Premier Ngirente attends CAR President Touadéra's swearing-in ceremony
Tuesday, March 30, 2021
Prime Minister Ngirente with his CAR counterpart Firmin Ngru00e9bada in Bangui on March 30, 2021. The Premier represented President Paul Kagame at the swearing-in ceremony of Touadu00e9ra.

Prime Minister Edouard Ngirente, Foreign Affairs Minister, Dr Vincent Biruta, and Chief of Defence Staff, Gen Jean-Bosco Kazura, on Tuesday, March 30, attended the swearing-in ceremony of President Faustin-Archange Touadéra of the Central African Republic (CAR) who won last December's election.

Burundi President Evariste Ndayishimiye and Cameroon PM Dion Ngute were among the other African leaders present at the ceremony in the capital Bangui as Touadera took oath of office for his second five-year term.

Touadéra's government continues to determinedly battle, with help from allies Rwanda and Russia as well as a UN peacekeeping mission, a coalition of armed groups led by former President François Bozizé.

Bozizé, who faces an international arrest warrant, initiated by the CAR in 2013.

He now leads the Coalition of Patriots for Change (CPC), formed by several armed groups last December as they looked to disrupt last year's presidential poll.

In the past two months, the CAR military was able to repulse rebels from several regions of the vast country.

A  International Conference on the Great Lakes Region (ICGLR) mini Summit held in Luanda, Angola, in January on the political and security situation in the CAR ended with leaders backing Touadera and stating that they "won’t allow that actors who oppose" last December's election results try to seize power by force.

Early this year, the United Nations Multidimensional Integrated Stabilization Mission in CAR (MINUSCA) lost several peacekeepers, including one Rwandan, in rebel attacks. Rwanda is also one of the top troop contributors to MINUSCA which started in April 2014 to protect civilians in the country under Chapter VII of the UN Charter.

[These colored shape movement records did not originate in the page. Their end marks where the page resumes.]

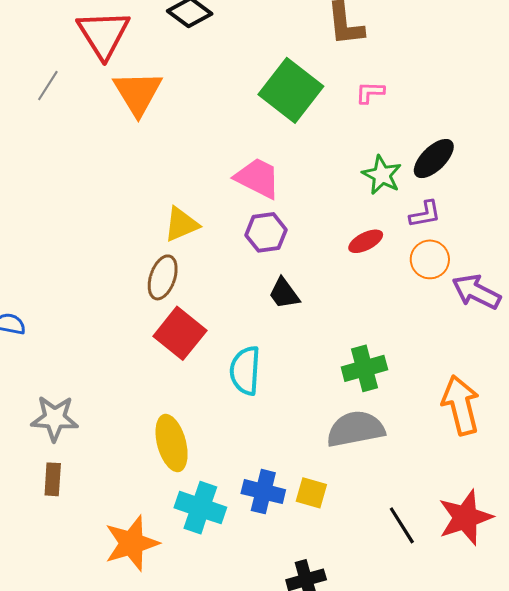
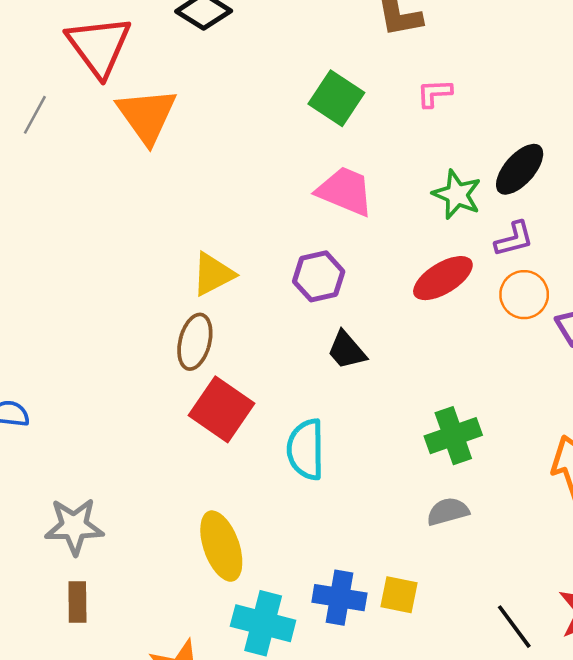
green square: (291, 90) -> (336, 98), size x0.7
pink trapezoid: (258, 178) -> (345, 191), moved
red ellipse: (366, 241) -> (443, 278), size x1.4
gray semicircle: (355, 429) -> (448, 512), size x0.6

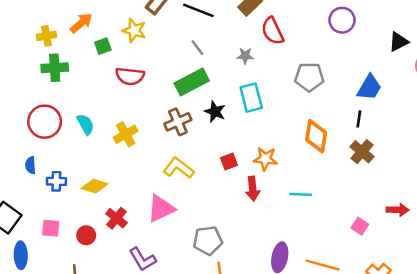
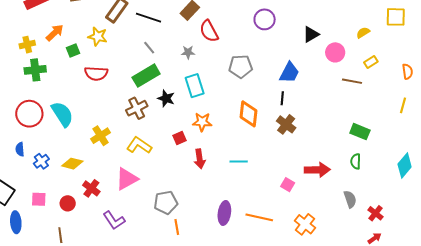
cyan semicircle: (85, 124) -> (62, 114), size x1.5
yellow cross: (126, 134) -> (101, 136), moved
orange star: (265, 159) -> (202, 122), moved
blue cross: (56, 181) -> (41, 161), turned -35
red arrow: (398, 210) -> (317, 170), size x1.4

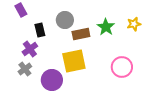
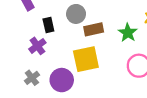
green star: (106, 27) -> (128, 33), moved
gray cross: (25, 69) -> (32, 78), moved

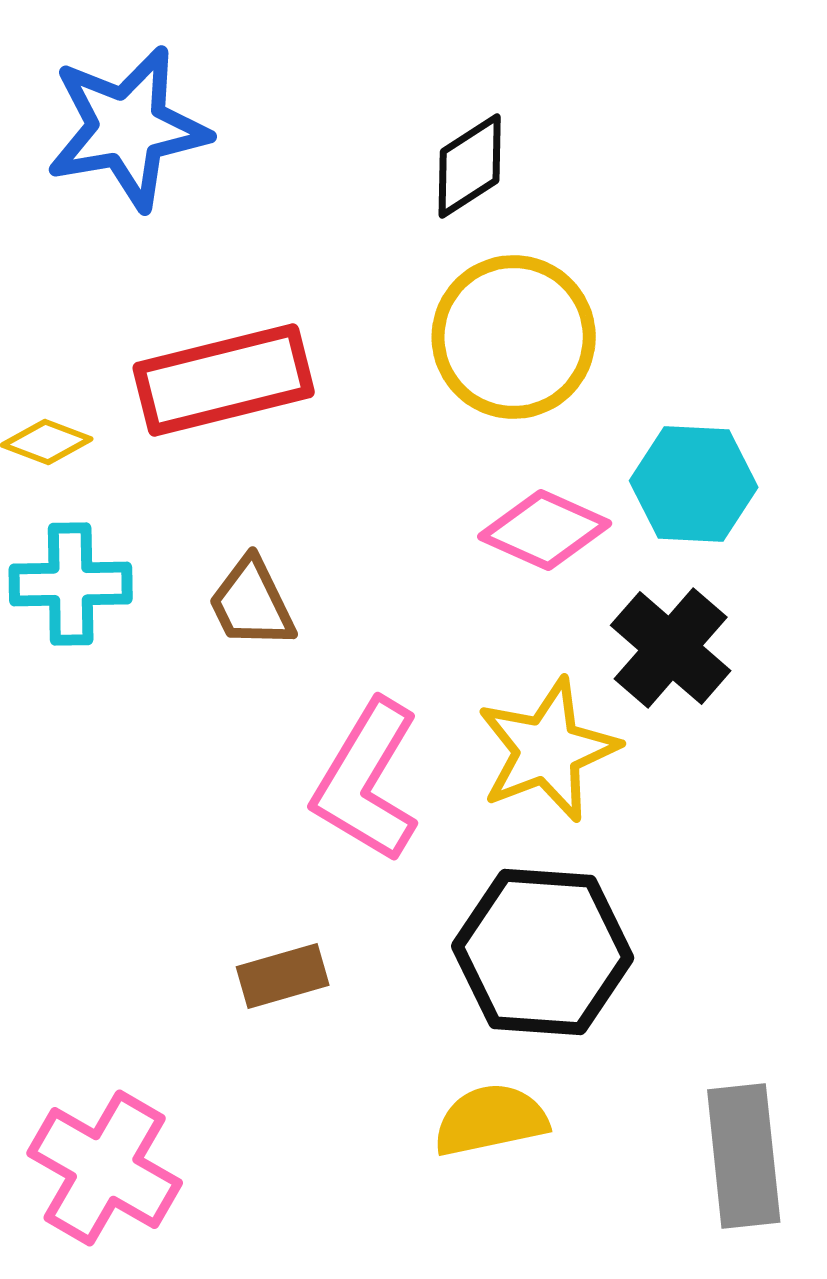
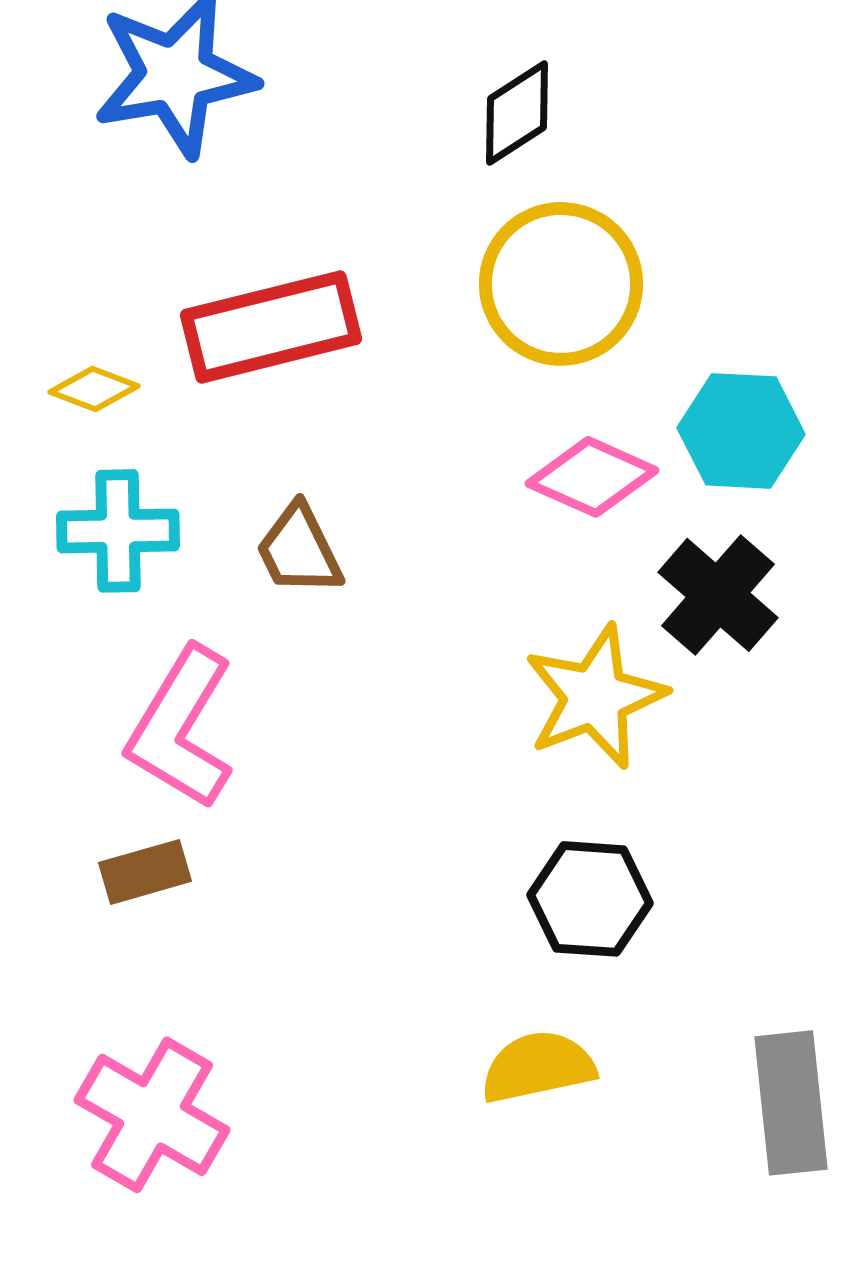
pink L-shape: (367, 781) -> (181, 728), moved
black hexagon: (543, 952) -> (590, 899), size x0.7
brown rectangle: (283, 976) -> (145, 872), moved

The UN holds the Bozize's coalition responsible for the consequences of the violence on the civilian population.

The conflict in the CAR has seen Rwanda and Russia deploy troops, at the request of the government in Bangui, to help prevent a coalition of rebels and mercenaries from neighbouring countries from inflaming tensions in the troubled nation.

Kigali also deployed "force protection troops" - trained to conduct special operations - to the country on December 20, 2020, under a bilateral agreement on defence.